Given that the choice overload phenomenon was observed in less consequential choice-making contexts (i.e. when choosing jams and chocolates), to what extent might it also hold for major life decisionmaking situations? To test its presence in more consequential decisionmaking, we examined employees' decisions about whether—and how much—to participate in the 401(k) retirement benefit plan offered to them by their employers. The ramifications of employee investment decisions are potentially life-changing. Contributions to the 401(k) protect employees' income from being taxed, thus allowing employees to save more for their retirement. Moreover, employers often match employee contributions to the 401(k). One might have predicted participation rates to be at an all-time high, given the plethora of options available to employees and the ease with which many employees can transfer funds using the Internet. In fact, from 1998 to 2001, the average 401(k) plan has boosted its available investment options by 21 percent (Mottola and Utkus, 2003).

A Hewitt Associates survey as cited in The Washington Post shows that participation in 401(k) plans dropped to 68.2 percent of workers at the end of 2002, from 71 percent a year earlier (Washington Post, 2003). Additionally, the average 401(k) participant contributes less than 7 percent of pre-tax salary, even though financial advisors encourage a contribution of 10 percent or more of pre-tax salary (Financial Planning Association, 2002). Why are participation rates so low, despite an ever-increasing array of plan offerings? Could it be that the provision of more 401(k) plan options does not have a positive effect on employee willingness to participate in a plan? Instead, does the consequentiality of the investment decision, combined with employee intimidation by the complex details of the various plan offerings, contribute to a pronounced choice overload effect, resulting in a greater likelihood of investors choosing not to choose?

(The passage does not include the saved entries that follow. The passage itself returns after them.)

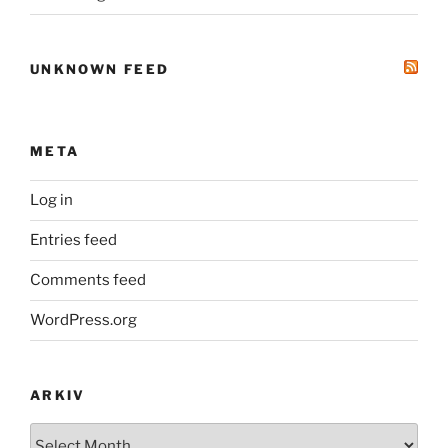
UNKNOWN FEED
META
Log in
Entries feed
Comments feed
WordPress.org
ARKIV
Arkiv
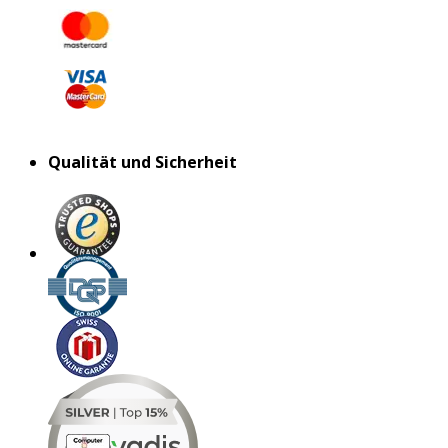
Qualität und Sicherheit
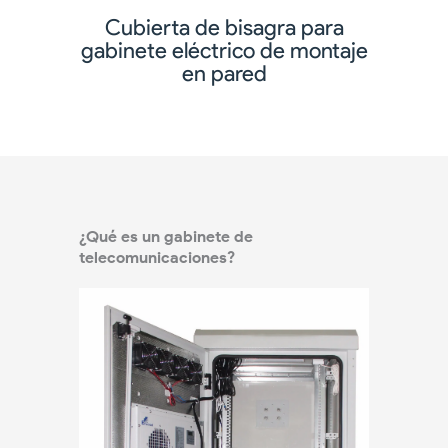
uerta
Cubierta de bisagra para
ed
gabinete eléctrico de montaje
en pared
¿Qué es un gabinete de
telecomunicaciones?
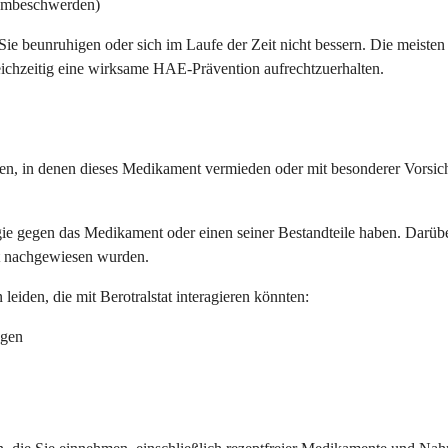
tembeschwerden)
ie beunruhigen oder sich im Laufe der Zeit nicht bessern. Die meist
ichzeitig eine wirksame HAE-Prävention aufrechtzuerhalten.
tionen, in denen dieses Medikament vermieden oder mit besonderer Vorsi
rgie gegen das Medikament oder einen seiner Bestandteile haben. Darübe
ht nachgewiesen wurden.
eiden, die mit Berotralstat interagieren könnten:
ngen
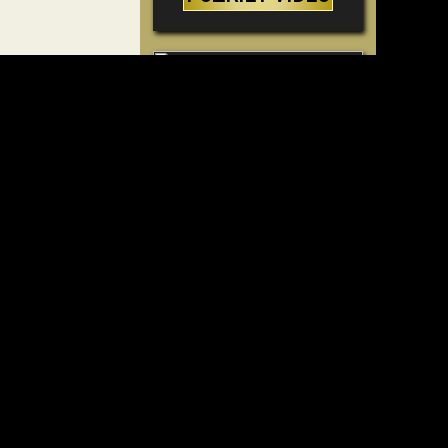
Úžasné dôkazy o Bohu
– vedecké dôkazy o
Bohu, ktoré vyvracajú
teóriu evolúcie
POZRIEŤ VIDEO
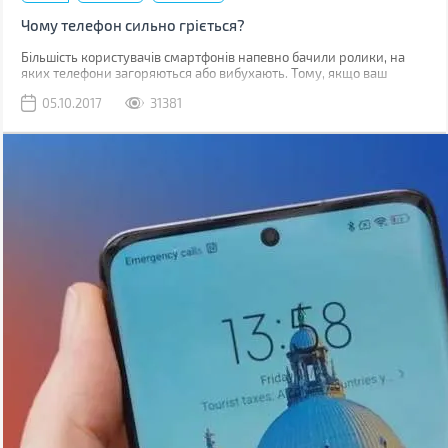
Чому телефон сильно гріється?
Більшість користувачів смартфонів напевно бачили ролики, на
яких телефони загоряються або вибухають. Тому, якщо ваш
гаджет починає грітися, закономірним є питання, наскільки це
05.10.2017
31381
безпечно.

We test this hypothesis by examining 401(k) participation rates among clients of the Vanguard Group, an investment management company. The firm provided records of contributions to 401(k) plans at both the plan and individual levels for the year 2001. We identified employees as participants in the 401(k) plans if they contributed any part of their salary to the plan. We made no distinctions among participants based on the amount they contributed as long as it was above $0. Those employees who chose not to contribute any part of their salary to a 401(k) were designated non-participants. The sample included 926,104 records for 899,631 employees of 647 plans in 69 industries. We excluded any employee hired after January 1, (p.88) 2001 (10 percent), who was less than 18 years old (0.02 percent), or whose annual salary was less than $10,000 or above $1,000,000 (7.51 percent), leaving an analysis group of 793,794 people. The records identified 442,544 of these people as male and 264,471 as female, and the mean age was 43. The mean and median salaries were $61,150 and $47,430, respectively. Over 71 percent of the employees contributed positive amounts to tax-deferred accounts in 2001, and 75 percent of the accounts had positive balances in tax-deferred accounts. The savings rate was 5.2 percent, and 12.2 percent of 401(k) participants contributed the maximum amount in 2001 (which was an annual limit of $10,500).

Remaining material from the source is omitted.